#### [Work required]
Filter the entries, keeping every line with the word "output".
###
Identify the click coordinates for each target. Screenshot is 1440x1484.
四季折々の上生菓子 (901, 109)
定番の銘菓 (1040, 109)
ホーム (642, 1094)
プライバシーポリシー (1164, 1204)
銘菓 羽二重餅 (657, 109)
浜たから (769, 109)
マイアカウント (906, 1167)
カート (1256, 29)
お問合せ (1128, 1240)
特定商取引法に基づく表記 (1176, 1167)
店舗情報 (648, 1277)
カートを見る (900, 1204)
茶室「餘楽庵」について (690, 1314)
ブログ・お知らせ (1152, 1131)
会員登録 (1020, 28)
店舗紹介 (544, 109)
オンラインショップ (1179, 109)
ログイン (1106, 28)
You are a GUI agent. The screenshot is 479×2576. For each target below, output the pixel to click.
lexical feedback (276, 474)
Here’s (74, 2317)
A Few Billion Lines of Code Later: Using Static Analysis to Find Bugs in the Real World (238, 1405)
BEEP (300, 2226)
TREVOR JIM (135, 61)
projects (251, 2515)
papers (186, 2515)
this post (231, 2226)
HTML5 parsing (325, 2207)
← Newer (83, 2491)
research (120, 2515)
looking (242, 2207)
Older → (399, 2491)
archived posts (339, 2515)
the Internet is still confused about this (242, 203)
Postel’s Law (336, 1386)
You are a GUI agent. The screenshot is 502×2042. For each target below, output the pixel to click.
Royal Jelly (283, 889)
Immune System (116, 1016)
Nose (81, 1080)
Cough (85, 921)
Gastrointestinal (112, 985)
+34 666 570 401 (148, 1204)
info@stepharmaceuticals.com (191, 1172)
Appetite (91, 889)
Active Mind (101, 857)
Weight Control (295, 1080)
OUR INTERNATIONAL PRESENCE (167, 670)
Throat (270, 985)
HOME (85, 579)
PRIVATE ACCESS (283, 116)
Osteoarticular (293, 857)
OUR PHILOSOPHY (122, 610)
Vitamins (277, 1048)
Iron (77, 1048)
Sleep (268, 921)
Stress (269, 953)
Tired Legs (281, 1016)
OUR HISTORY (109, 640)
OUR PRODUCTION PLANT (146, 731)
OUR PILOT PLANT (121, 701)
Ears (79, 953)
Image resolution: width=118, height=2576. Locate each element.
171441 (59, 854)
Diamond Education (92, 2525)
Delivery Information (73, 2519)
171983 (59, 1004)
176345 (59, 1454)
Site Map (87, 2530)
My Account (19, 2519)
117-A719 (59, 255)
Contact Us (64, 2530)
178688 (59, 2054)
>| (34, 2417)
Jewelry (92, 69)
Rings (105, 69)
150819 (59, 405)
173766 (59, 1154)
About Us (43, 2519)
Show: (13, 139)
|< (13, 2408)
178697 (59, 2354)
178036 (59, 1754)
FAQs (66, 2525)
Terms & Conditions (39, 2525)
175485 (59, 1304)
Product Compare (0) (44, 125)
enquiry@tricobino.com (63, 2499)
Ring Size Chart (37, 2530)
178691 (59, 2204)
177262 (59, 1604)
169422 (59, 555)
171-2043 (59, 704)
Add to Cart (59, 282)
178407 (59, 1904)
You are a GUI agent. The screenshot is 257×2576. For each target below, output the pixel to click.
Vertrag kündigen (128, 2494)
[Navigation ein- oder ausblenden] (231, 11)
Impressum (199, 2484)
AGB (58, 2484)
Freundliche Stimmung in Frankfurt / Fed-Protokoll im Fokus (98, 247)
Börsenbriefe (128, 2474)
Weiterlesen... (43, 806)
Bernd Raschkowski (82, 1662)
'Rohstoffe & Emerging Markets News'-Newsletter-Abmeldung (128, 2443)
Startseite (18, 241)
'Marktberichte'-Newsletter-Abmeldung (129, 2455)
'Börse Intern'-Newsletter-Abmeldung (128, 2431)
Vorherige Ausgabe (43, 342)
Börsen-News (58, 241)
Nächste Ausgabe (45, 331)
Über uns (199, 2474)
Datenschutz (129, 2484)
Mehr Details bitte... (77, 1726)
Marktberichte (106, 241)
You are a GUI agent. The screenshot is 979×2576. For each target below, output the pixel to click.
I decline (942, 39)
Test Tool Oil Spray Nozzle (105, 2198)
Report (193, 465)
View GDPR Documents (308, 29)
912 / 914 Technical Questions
###
#### [Response to the task]
You are a GUI agent. The screenshot is 479×2576. For each target below, output the pixel to click.
You are a GUI agent. The screenshot is 502×2042. For each target below, output the pixel to click.
You are a GUI agent. The screenshot is 257×2576. For each target below, output the pixel to click.
You are a GUI agent. The screenshot is 979×2576. For each target below, output the pixel to click.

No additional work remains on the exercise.